Tuvo cientos de amigos. Muy famosos algunos. La visitaban varias veces al año solo para ver o confirmar que su esfuerzo no era inútil. “Claro que no—decían los expertos que de oídas— sabían de su creatividad—. Algún día sus obras costarán una fortuna”. Era verdad, las famosas salas se engalanaron con sus flores y paisajes después de su muerte. Los corredores de arte hablaban de millones y los grandes coleccionistas se peleaban por una pieza como si fueran bestias voraces.

Para ella—decían los directores de los museos—, no había cosa más valiosa que pintar.
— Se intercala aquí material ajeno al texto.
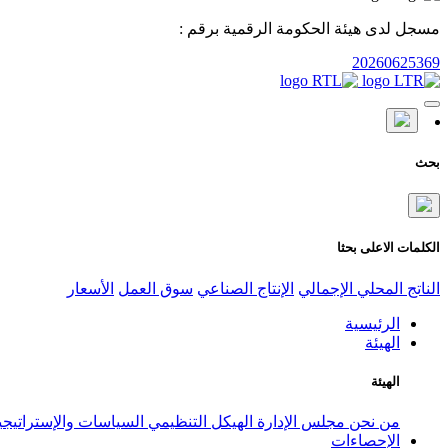
مسجل لدى هيئة الحكومة الرقمية برقم :
20260625369
بحث
الكلمات الاعلى بحثا
الناتج المحلي الإجمالي
الإنتاج الصناعي
سوق العمل
الأسعار
الرئيسية
الهيئة
الهيئة
من نحن
مجلس الإدارة
الهيكل التنظيمي
السياسات والإستراتيج
الإحصاءات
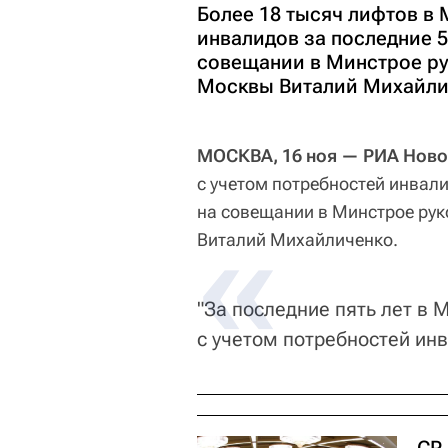
Более 18 тысяч лифтов в
инвалидов за последние 5
совещании в Минстрое ру
Москвы Виталий Михайли
МОСКВА, 16 ноя — РИА Ново
с учетом потребностей инвали
на совещании в Минстрое ру
Виталий Михайличенко.
"За последние пять лет в 
с учетом потребностей инв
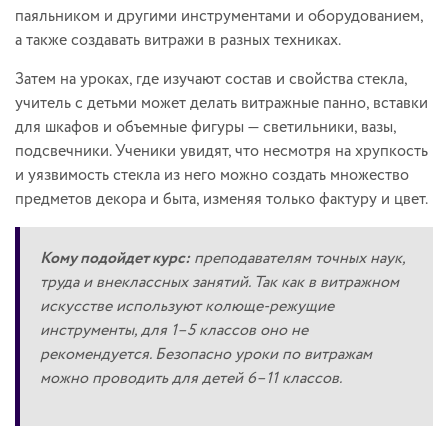
паяльником и другими инструментами и оборудованием,
а также создавать витражи в разных техниках.
Затем на уроках, где изучают состав и свойства стекла,
учитель с детьми может делать витражные панно, вставки
для шкафов и объемные фигуры — светильники, вазы,
подсвечники. Ученики увидят, что несмотря на хрупкость
и уязвимость стекла из него можно создать множество
предметов декора и быта, изменяя только фактуру и цвет.
Кому подойдет курс:
преподавателям точных наук,
труда и внеклассных занятий. Так как в витражном
искусстве используют колюще-режущие
инструменты, для 1–5 классов оно не
рекомендуется. Безопасно уроки по витражам
можно проводить для детей 6–11 классов.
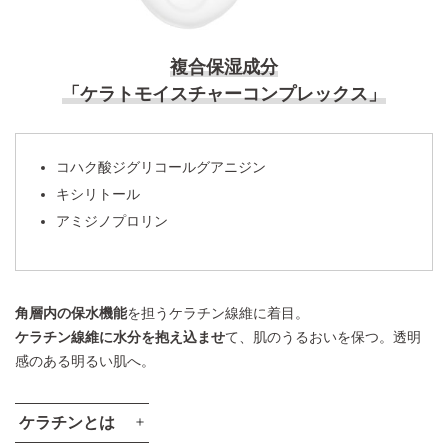
複合保湿成分
「ケラトモイスチャーコンプレックス」
コハク酸ジグリコールグアニジン
キシリトール
アミジノプロリン
角層内の保水機能
を担うケラチン線維に着目。
ケラチン線維に水分を抱え込ませ
て、肌のうるおいを保つ。透明
感のある明るい肌へ。
ケラチンとは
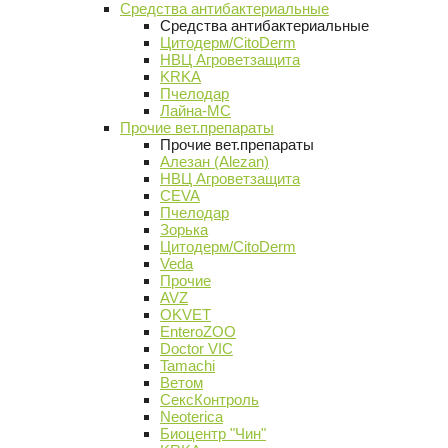
Средства антибактериальные
Средства антибактериальные
Цитодерм/CitoDerm
НВЦ Агроветзащита
KRKA
Пчелодар
Лайна-МС
Прочие вет.препараты
Прочие вет.препараты
Алезан (Alezan)
НВЦ Агроветзащита
CEVA
Пчелодар
Зорька
Цитодерм/CitoDerm
Veda
Прочие
AVZ
OKVET
EnteroZOO
Doctor VIC
Tamachi
Ветом
СексКонтроль
Neoterica
Биоцентр "Чин"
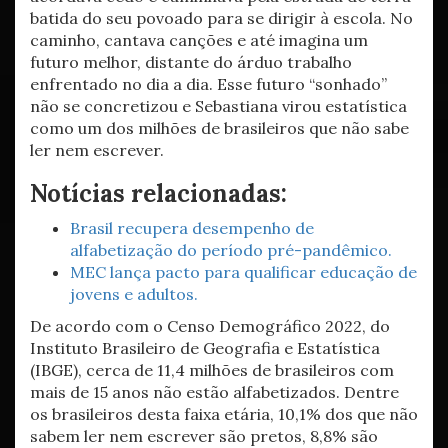
batida do seu povoado para se dirigir à escola. No
caminho, cantava canções e até imagina um
futuro melhor, distante do árduo trabalho
enfrentado no dia a dia. Esse futuro “sonhado”
não se concretizou e Sebastiana virou estatística
como um dos milhões de brasileiros que não sabe
ler nem escrever.
Notícias relacionadas:
Brasil recupera desempenho de
alfabetização do período pré-pandêmico.
MEC lança pacto para qualificar educação de
jovens e adultos.
De acordo com o Censo Demográfico 2022, do
Instituto Brasileiro de Geografia e Estatística
(IBGE), cerca de 11,4 milhões de brasileiros com
mais de 15 anos não estão alfabetizados. Dentre
os brasileiros desta faixa etária, 10,1% dos que não
sabem ler nem escrever são pretos, 8,8% são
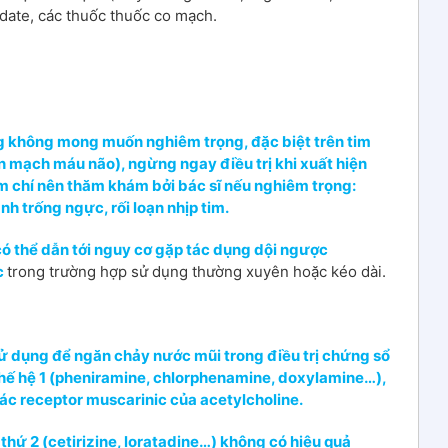
date, các thuốc thuốc co mạch.
ng không mong muốn nghiêm trọng, đặc biệt trên tim
ến mạch máu não), ngừng ngay điều trị khi xuất hiện
m chí nên thăm khám bởi bác sĩ nếu nghiêm trọng:
h trống ngực, rối loạn nhịp tim.
có thể dẫn tới nguy cơ gặp tác dụng dội ngược
c
trong trường hợp sử dụng thường xuyên hoặc kéo dài.
ử dụng để ngăn chảy nước mũi trong điều trị chứng sổ
thế hệ 1 (pheniramine, chlorphenamine, doxylamine…),
ác receptor muscarinic của acetylcholine.
thứ 2 (cetirizine, loratadine…) không có hiệu quả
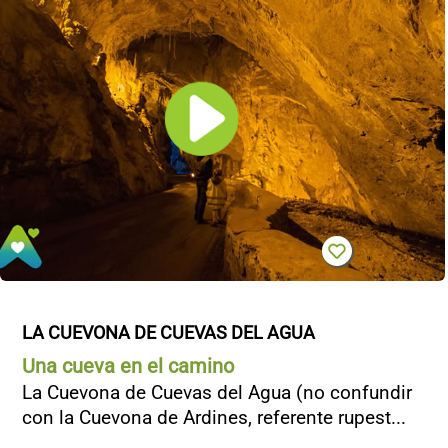
CONTACTO
LA CUEVONA DE CUEVAS DEL AGUA
Una cueva en el camino
La Cuevona de Cuevas del Agua (no confundir
con la Cuevona de Ardines, referente rupest...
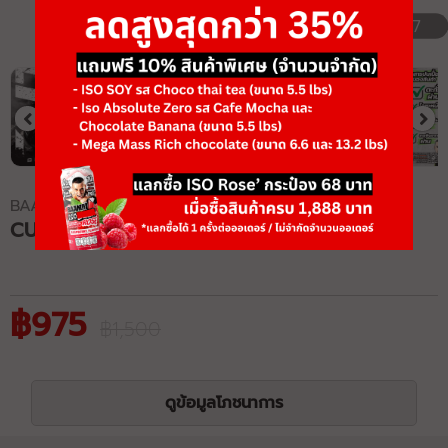
1/7
BAAM!!
CUT BLACK SERIES
฿975
฿1,500
ดูข้อมูลโภชนาการ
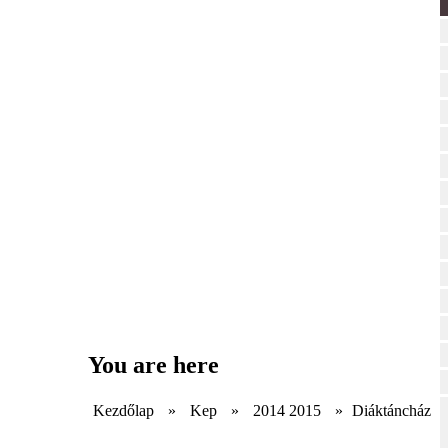
You are here
Kezdőlap
»
Kep
»
2014 2015
»
Diáktáncház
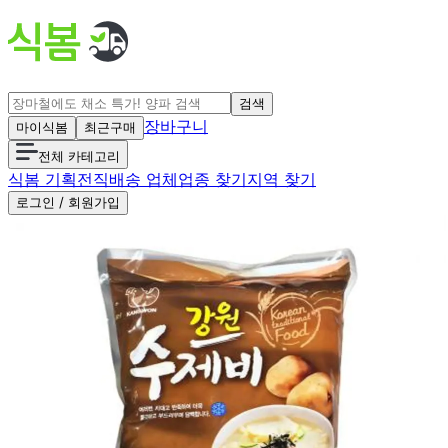
검색
장바구니
마이식봄
최근구매
전체 카테고리
식봄 기획전
직배송 업체
업종 찾기
지역 찾기
로그인 / 회원가입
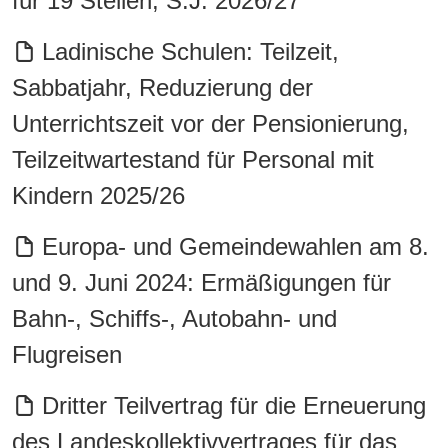
für 19 Stellen, S.J. 2026/27
Ladinische Schulen: Teilzeit,
Sabbatjahr, Reduzierung der
Unterrichtszeit vor der Pensionierung,
Teilzeitwartestand für Personal mit
Kindern 2025/26
Europa- und Gemeindewahlen am 8.
und 9. Juni 2024: Ermäßigungen für
Bahn-, Schiffs-, Autobahn- und
Flugreisen
Dritter Teilvertrag für die Erneuerung
des Landeskollektivvertrages für das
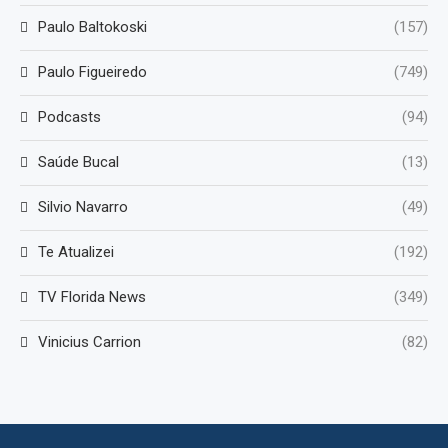
Paulo Baltokoski
(157)
Paulo Figueiredo
(749)
Podcasts
(94)
Saúde Bucal
(13)
Silvio Navarro
(49)
Te Atualizei
(192)
TV Florida News
(349)
Vinicius Carrion
(82)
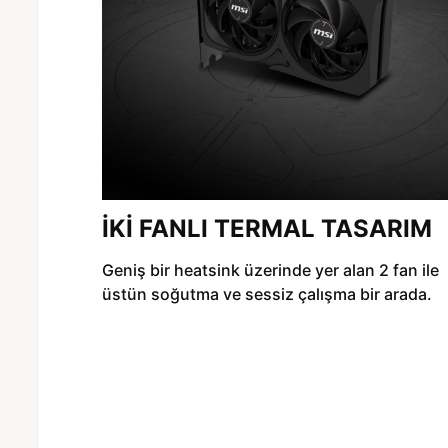
İKİ FANLI TERMAL TASARIM
Geniş bir heatsink üzerinde yer alan 2 fan ile
üstün soğutma ve sessiz çalışma bir arada.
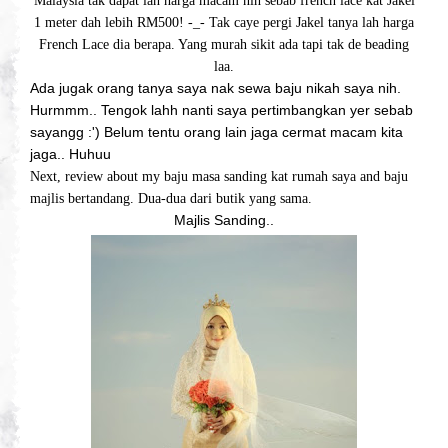
Malaysia tak dapat lah harga macam nih sebab french lace kat Jakel
1 meter dah lebih RM500! -_- Tak caye pergi Jakel tanya lah harga
French Lace dia berapa. Yang murah sikit ada tapi tak de beading
laa.
Ada jugak orang tanya saya nak sewa baju nikah saya nih.
Hurmmm.. Tengok lahh nanti saya pertimbangkan yer sebab
sayangg :') Belum tentu orang lain jaga cermat macam kita
jaga.. Huhuu
Next, review about my baju masa sanding kat rumah saya and baju
majlis bertandang. Dua-dua dari butik yang sama.
Majlis Sanding..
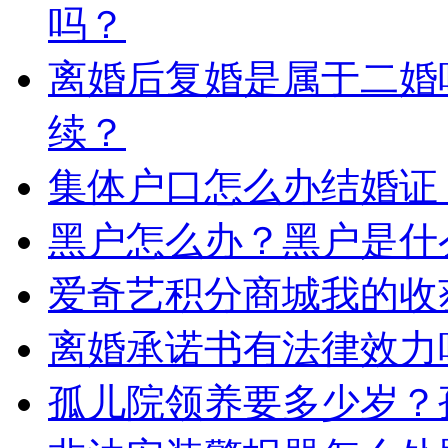
吗？
离婚后复婚是属于二婚
续？
集体户口怎么办结婚证
黑户怎么办？黑户是什
爱奇艺积分商城我的收
离婚承诺书有法律效力
孤儿院领养要多少岁？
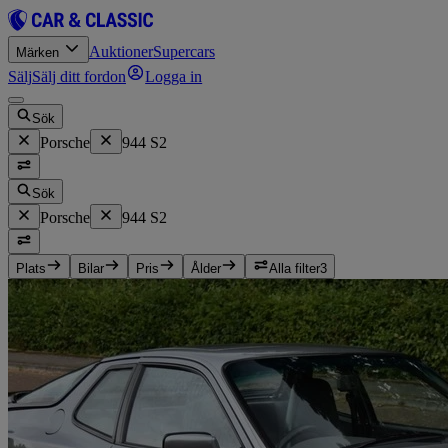
Auktioner
Supercars
Märken
Sälj
Sälj ditt fordon
Logga in
Sök
Porsche
944 S2
Sök
Porsche
944 S2
Plats
Bilar
Pris
Ålder
Alla filter
3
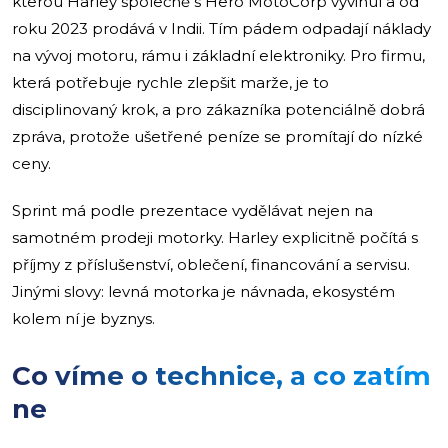
kterou Harley společně s Hero MotoCorp vyvinul a od
roku 2023 prodává v Indii. Tím pádem odpadají náklady
na vývoj motoru, rámu i základní elektroniky. Pro firmu,
která potřebuje rychle zlepšit marže, je to
disciplinovaný krok, a pro zákazníka potenciálně dobrá
zpráva, protože ušetřené peníze se promítají do nízké
ceny.
Sprint má podle prezentace vydělávat nejen na
samotném prodeji motorky. Harley explicitně počítá s
příjmy z příslušenství, oblečení, financování a servisu.
Jinými slovy: levná motorka je návnada, ekosystém
kolem ní je byznys.
Co víme o technice, a co zatím
ne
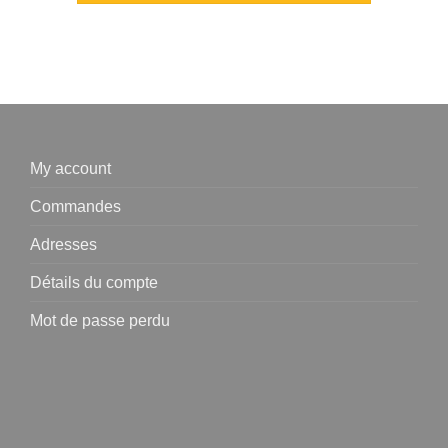
My account
Commandes
Adresses
Détails du compte
Mot de passe perdu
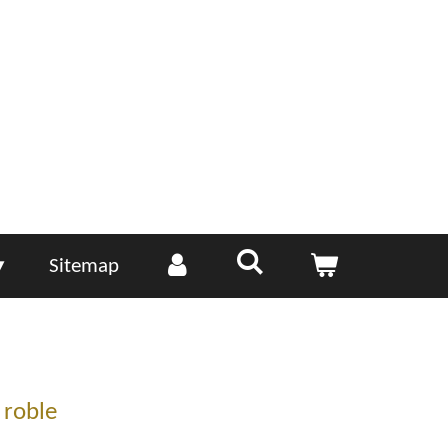
Sitemap
 roble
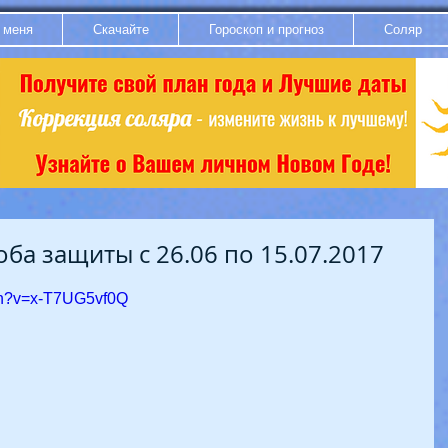
 меня
Скачайте
Гороскоп и прогноз
Соляр
ба защиты с 26.06 по 15.07.2017
ch?v=x-T7UG5vf0Q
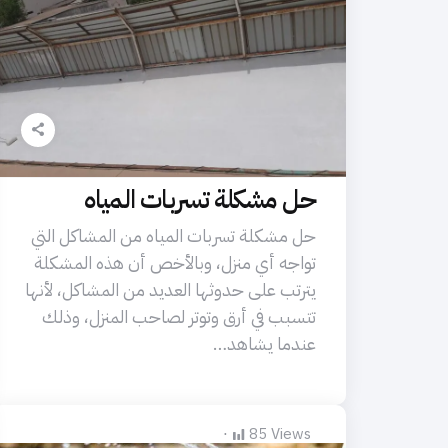
حل مشكلة تسربات المياه
حل مشكلة تسربات المياه من المشاكل التي
تواجه أي منزل، وبالأخص أن هذه المشكلة
يترتب على حدوثها العديد من المشاكل، لأنها
تتسبب في أرق وتوتر لصاحب المنزل، وذلك
عندما يشاهد…
85
Views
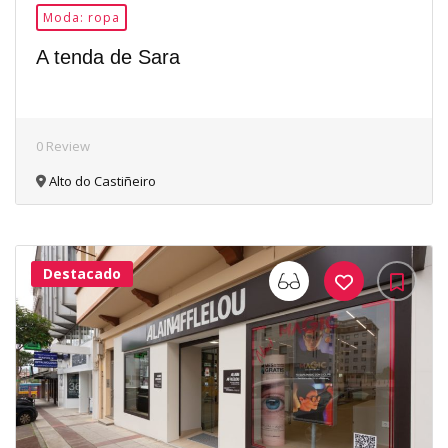
Moda: ropa
A tenda de Sara
0 Review
Alto do Castiñeiro
Destacado
33Me
Gusta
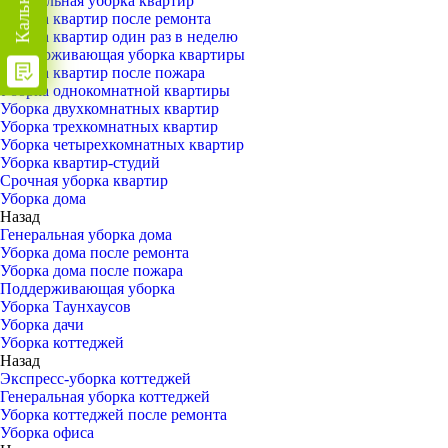
Генеральная уборка квартир
Уборка квартир после ремонта
Уборка квартир один раз в неделю
Поддерживающая уборка квартиры
Уборка квартир после пожара
Уборка однокомнатной квартиры
Уборка двухкомнатных квартир
Уборка трехкомнатных квартир
Уборка четырехкомнатных квартир
Уборка квартир-студий
Срочная уборка квартир
Уборка дома
Назад
Генеральная уборка дома
Уборка дома после ремонта
Уборка дома после пожара
Поддерживающая уборка
Уборка Таунхаусов
Уборка дачи
Уборка коттеджей
Назад
Экспресс-уборка коттеджей
Генеральная уборка коттеджей
Уборка коттеджей после ремонта
Уборка офиса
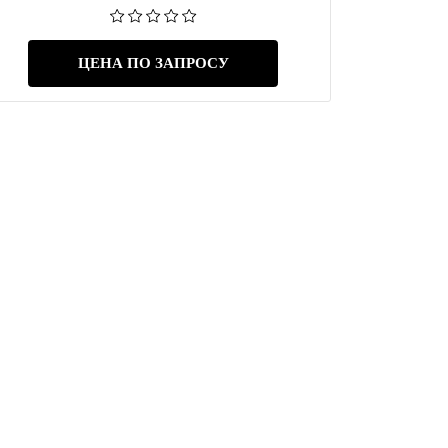
ЦЕНА ПО ЗАПРОСУ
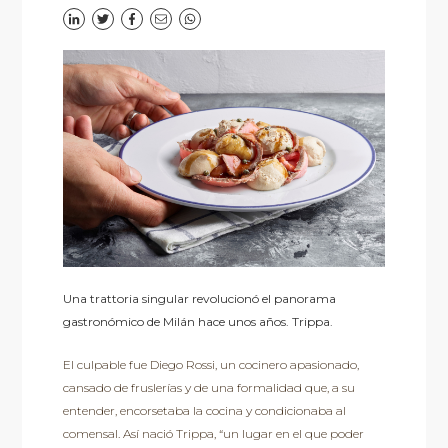
Una trattoria singular revolucionó el panorama
gastronómico de Milán hace unos años. Trippa.
El culpable fue Diego Rossi, un cocinero apasionado,
cansado de fruslerías y de una formalidad que, a su
entender, encorsetaba la cocina y condicionaba al
comensal. Así nació Trippa, “un lugar en el que poder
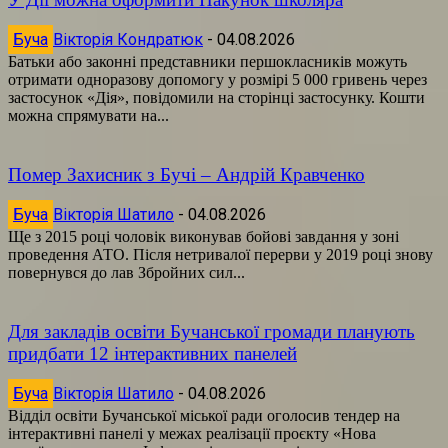
Буча
Вікторія Кондратюк
-
04.08.2026
Батьки або законні представники першокласників можуть
отримати одноразову допомогу у розмірі 5 000 гривень через
застосунок «Дія», повідомили на сторінці застосунку. Кошти
можна спрямувати на...
Помер Захисник з Бучі – Андрій Кравченко
Буча
Вікторія Шатило
-
04.08.2026
Ще з 2015 році чоловік виконував бойові завдання у зоні
проведення АТО. Після нетривалої перерви у 2019 році знову
повернувся до лав Збройних сил...
Для закладів освіти Бучанської громади планують
придбати 12 інтерактивних панелей
Буча
Вікторія Шатило
-
04.08.2026
Відділ освіти Бучанської міської ради оголосив тендер на
інтерактивні панелі у межах реалізації проєкту «Нова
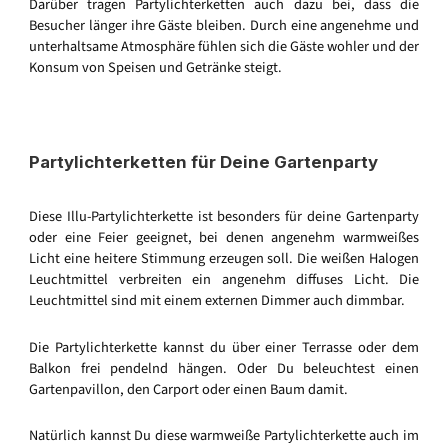
Darüber tragen Partylichterketten auch dazu bei, dass die
Besucher länger ihre Gäste bleiben. Durch eine angenehme und
unterhaltsame Atmosphäre fühlen sich die Gäste wohler und der
Konsum von Speisen und Getränke steigt.
Partylichterketten für Deine Gartenparty
Diese Illu-Partylichterkette ist besonders für deine Gartenparty
oder eine Feier geeignet, bei denen angenehm warmweißes
Licht eine heitere Stimmung erzeugen soll. Die weißen Halogen
Leuchtmittel verbreiten ein angenehm diffuses Licht. Die
Leuchtmittel sind mit einem externen Dimmer auch dimmbar.
Die Partylichterkette kannst du über einer Terrasse oder dem
Balkon frei pendelnd hängen. Oder Du beleuchtest einen
Gartenpavillon, den Carport oder einen Baum damit.
Natürlich kannst Du diese warmweiße Partylichterkette auch im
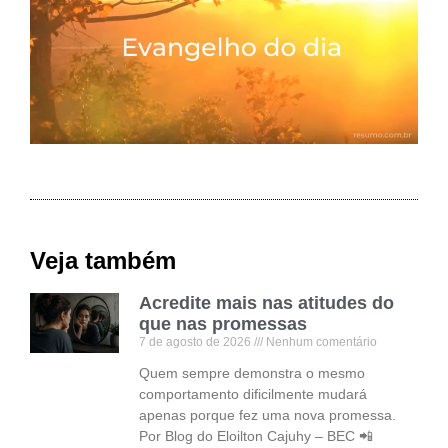
Veja também
Acredite mais nas atitudes do
que nas promessas
7 de agosto de 2026
Nenhum comentário
Quem sempre demonstra o mesmo
comportamento dificilmente mudará
apenas porque fez uma nova promessa.
Por Blog do Eloilton Cajuhy – BEC 📲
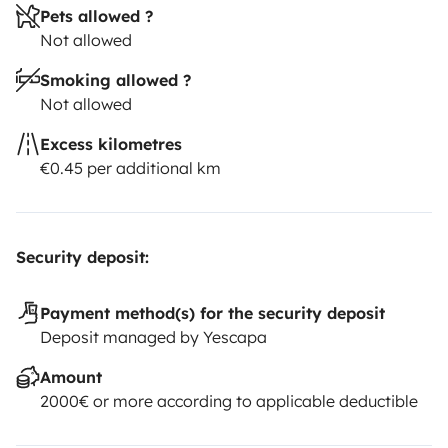
Pets allowed ?
Not allowed
Smoking allowed ?
Not allowed
Excess kilometres
€0.45 per additional km
Security deposit:
Payment method(s) for the security deposit
Deposit managed by Yescapa
Amount
2000€ or more according to applicable deductible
Su labor era pura satisfacción y se embelesaba con cada trazo. Nunca podremos ponerle un precio a las emociones que nos transmite. Sus cuadros tienen una fuerza descomunal que viene directamente de su alma, la cual sigue presente aquí, por eso es imposible asignarle una suma”. Se tomó la decisión de compartir la espiritualidad y sus trabajos se quedaron como invitados de honor en las más famosas galerías. Se prohibió su venta y se montaron exposiciones para curar la depresión, la esterilidad y la esquizofrenia.